How do you know you are "Ready to Respond"?
How do you know you are "Ready
to Respond"?
The Continuous Improvement Framework - A framework designed to help improve a team’s response readiness through data driven actions
Authors: Angelika Rohrer, Jon Brown
Contributors: Joachim Metz
January 2024
___
About this paper
What is the CI Framework?
Introduction
What does “Ready to Respond” mean?
Measuring Response Readiness
Continuous Improvement (CI) Framework
Benefits
How do you implement the CI Framework?
So, where do you start?
1. Response Strategy
2. Critical Phases
3. Measurements and Metric Selection (KPIs)

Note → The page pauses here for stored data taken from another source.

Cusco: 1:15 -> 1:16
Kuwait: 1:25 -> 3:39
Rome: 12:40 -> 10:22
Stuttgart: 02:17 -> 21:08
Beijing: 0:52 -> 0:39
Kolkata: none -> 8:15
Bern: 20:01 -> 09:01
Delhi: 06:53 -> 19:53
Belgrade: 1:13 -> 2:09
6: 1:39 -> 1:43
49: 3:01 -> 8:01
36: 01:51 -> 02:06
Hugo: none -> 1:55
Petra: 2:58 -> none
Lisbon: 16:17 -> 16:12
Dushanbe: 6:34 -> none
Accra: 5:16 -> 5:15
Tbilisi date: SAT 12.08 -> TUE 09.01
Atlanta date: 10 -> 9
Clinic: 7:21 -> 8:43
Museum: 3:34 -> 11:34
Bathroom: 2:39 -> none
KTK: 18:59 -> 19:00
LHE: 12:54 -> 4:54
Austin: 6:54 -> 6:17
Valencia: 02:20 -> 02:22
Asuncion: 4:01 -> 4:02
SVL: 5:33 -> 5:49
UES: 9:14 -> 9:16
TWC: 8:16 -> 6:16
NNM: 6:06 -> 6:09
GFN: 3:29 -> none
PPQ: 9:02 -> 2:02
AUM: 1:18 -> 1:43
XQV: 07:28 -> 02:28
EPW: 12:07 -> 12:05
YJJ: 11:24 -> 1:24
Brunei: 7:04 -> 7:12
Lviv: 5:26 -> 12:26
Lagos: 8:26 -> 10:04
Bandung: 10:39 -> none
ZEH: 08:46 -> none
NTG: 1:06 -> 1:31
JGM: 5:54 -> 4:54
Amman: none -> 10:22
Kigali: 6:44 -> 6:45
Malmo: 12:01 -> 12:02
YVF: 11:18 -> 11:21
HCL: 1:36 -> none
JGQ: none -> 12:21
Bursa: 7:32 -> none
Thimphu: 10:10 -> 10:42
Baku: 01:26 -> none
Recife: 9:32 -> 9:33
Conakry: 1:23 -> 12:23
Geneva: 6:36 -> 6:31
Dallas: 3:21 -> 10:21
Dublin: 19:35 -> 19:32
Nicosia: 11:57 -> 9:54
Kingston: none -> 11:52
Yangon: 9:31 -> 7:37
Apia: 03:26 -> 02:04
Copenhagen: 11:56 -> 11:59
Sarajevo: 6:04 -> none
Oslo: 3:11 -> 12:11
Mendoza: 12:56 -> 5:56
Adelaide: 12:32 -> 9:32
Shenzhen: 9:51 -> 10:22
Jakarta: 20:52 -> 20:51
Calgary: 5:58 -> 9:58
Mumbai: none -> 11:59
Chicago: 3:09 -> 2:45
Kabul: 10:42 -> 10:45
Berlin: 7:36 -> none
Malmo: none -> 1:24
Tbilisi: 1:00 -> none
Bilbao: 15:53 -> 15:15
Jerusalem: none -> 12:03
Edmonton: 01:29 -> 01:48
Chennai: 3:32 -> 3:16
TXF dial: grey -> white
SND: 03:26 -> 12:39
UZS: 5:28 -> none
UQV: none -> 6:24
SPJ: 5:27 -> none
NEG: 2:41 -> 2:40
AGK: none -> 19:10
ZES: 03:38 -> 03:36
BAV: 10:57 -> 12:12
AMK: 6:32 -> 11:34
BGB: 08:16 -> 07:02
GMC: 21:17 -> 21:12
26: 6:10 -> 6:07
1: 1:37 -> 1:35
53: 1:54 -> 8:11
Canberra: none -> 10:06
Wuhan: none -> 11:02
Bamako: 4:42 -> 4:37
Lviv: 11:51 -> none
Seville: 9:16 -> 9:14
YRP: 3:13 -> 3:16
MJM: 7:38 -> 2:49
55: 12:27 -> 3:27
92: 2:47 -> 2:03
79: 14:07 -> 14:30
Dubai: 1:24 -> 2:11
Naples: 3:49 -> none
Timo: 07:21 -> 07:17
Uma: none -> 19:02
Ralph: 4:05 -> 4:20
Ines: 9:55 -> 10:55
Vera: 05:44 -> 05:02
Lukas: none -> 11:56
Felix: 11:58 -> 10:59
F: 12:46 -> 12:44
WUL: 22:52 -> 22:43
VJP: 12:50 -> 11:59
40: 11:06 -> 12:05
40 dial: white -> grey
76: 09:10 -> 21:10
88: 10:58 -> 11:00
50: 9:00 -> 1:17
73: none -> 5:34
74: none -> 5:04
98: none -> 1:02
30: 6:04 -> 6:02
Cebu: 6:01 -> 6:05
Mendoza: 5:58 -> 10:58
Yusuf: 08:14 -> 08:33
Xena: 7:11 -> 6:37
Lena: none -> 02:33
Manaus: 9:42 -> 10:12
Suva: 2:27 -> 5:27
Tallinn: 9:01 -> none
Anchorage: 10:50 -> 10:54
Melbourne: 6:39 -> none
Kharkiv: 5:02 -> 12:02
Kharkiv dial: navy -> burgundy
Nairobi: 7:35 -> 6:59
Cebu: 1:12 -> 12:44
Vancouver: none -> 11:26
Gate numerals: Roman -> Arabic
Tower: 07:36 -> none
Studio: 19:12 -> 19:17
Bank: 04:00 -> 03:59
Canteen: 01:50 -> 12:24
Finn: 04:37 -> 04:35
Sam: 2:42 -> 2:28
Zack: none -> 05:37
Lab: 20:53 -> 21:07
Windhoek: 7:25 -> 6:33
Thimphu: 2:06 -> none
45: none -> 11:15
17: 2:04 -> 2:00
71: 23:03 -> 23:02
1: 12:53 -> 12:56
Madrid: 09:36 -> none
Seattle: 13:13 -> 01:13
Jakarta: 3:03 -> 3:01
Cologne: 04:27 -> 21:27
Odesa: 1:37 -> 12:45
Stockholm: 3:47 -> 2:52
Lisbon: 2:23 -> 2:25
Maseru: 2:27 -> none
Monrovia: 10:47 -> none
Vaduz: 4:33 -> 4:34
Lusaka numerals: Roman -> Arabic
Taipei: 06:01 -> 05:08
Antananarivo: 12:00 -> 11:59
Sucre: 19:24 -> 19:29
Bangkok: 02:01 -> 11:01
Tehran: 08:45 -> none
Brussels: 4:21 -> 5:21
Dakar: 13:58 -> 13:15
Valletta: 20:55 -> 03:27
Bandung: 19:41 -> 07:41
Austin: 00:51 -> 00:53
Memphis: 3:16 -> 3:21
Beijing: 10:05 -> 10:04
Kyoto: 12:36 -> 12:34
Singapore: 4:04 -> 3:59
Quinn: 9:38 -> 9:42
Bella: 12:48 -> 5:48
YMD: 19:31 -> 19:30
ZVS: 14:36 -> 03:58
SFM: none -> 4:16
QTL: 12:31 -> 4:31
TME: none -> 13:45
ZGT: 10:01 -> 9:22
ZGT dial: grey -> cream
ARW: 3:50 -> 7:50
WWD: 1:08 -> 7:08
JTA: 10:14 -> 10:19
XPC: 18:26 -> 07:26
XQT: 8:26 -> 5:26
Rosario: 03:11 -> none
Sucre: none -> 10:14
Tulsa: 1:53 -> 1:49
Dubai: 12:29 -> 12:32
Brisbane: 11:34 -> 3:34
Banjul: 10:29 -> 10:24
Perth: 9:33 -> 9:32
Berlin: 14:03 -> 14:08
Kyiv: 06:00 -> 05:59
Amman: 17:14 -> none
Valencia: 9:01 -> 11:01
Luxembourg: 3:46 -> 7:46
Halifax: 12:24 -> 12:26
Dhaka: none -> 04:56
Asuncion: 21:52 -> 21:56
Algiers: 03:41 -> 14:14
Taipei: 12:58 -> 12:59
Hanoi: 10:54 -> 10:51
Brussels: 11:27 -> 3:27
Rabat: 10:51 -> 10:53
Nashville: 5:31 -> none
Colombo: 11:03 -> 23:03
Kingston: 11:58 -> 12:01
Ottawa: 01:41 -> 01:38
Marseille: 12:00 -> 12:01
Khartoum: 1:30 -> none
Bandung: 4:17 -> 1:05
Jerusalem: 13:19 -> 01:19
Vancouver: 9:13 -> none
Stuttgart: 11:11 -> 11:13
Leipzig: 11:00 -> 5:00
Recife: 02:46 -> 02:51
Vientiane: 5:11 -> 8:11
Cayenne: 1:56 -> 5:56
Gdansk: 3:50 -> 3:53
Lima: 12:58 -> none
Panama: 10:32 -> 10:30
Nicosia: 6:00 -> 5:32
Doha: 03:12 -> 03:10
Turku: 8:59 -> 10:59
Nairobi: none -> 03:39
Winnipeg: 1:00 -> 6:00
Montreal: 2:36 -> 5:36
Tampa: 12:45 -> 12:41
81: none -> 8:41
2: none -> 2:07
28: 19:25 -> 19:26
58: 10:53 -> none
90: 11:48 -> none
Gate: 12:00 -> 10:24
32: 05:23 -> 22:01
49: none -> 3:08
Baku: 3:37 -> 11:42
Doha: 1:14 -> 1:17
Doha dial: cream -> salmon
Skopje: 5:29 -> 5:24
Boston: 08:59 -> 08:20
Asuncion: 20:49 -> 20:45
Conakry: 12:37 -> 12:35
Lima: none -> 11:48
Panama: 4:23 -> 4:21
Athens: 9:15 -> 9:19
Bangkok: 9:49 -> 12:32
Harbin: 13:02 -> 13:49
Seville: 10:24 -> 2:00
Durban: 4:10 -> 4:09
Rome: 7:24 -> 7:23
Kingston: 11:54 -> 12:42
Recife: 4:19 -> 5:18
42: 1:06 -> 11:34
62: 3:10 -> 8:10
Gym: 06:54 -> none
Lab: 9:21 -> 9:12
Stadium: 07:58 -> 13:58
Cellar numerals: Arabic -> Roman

4. Procedural Health Assessment
5. Gap Analysis Report & Planning input
Conclusion
Appendix
Appendix A: CI Framework - Response Strategy Categorisation Template
Appendix B: CI Framework - Sample Evaluation Phishing
Appendix C: CI Framework - Sample Response Category Catalog
Appendix D: CI Framework - Sample Gap Analysis Report
___
About this paper
In this paper we are introducing the idea of a “Continuous Improvement (CI) Framework”, which enables an organization to self-assess the health of the underlying operational infrastructure that needs to be in place for an incident response team to be effective. The central focus of the CI Framework is maintaining and maturing the level at which an organization is "Ready to Respond" to any given type of incident.
-----------------------------
Choice of words and phrases
- CI - Continuous Improvement
- CMMI - Capability Maturity Model Integration
- Frameworks are seen as tools to solve big-picture problems. Frameworks should be used as a tool to create a common language that other organizations, including customers and regulators, can understand when wanting to learn more about an organization’s security posture (see Trapped in a frame).
- Incident Response (IR) is a structured, well documented, and formalized strategic approach to respond to an incident with the goal to limit or prevent damage to an organization and remediate the cause to reduce the risk of future incidents. IR is part of the broader Incident Management (IM) process and focuses on handling technical tasks and considerations. In our case, the term “incident” refers to security incidents such as cybersecurity threats, data breaches or system failures.
- KPI - Key performance indicator
- Operations or operational work describes ongoing, often repetitive, activities that need to be completed to keep the Incident Response Team’s lights on. Activities include administration, training, process documentation, system, tooling and lab maintenance.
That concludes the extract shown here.